**Task goal**: Once you reach the line that contains "douzaine de moines y résidait.", retype it and every line after it exactly, ending with the last line of the entries.

**Input for this task**:

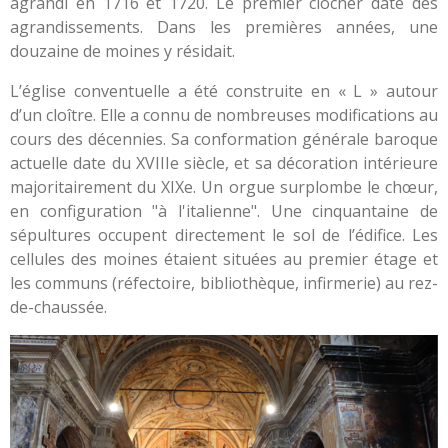
agrandi en 1716 et 1720. Le premier clocher date des
agrandissements. Dans les premières années, une
douzaine de moines y résidait.
L’église conventuelle a été construite en « L » autour
d’un cloître. Elle a connu de nombreuses modifications au
cours des décennies. Sa conformation générale baroque
actuelle date du XVIIIe siècle, et sa décoration intérieure
majoritairement du XIXe. Un orgue surplombe le chœur,
en configuration "à l'italienne". Une cinquantaine de
sépultures occupent directement le sol de l’édifice. Les
cellules des moines étaient situées au premier étage et
les communs (réfectoire, bibliothèque, infirmerie) au rez-
de-chaussée.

**Result of this task**:
douzaine de moines y résidait.
L’église conventuelle a été construite en « L » autour
d’un cloître. Elle a connu de nombreuses modifications au
cours des décennies. Sa conformation générale baroque
actuelle date du XVIIIe siècle, et sa décoration intérieure
majoritairement du XIXe. Un orgue surplombe le chœur,
en configuration "à l'italienne". Une cinquantaine de
sépultures occupent directement le sol de l’édifice. Les
cellules des moines étaient situées au premier étage et
les communs (réfectoire, bibliothèque, infirmerie) au rez-
de-chaussée.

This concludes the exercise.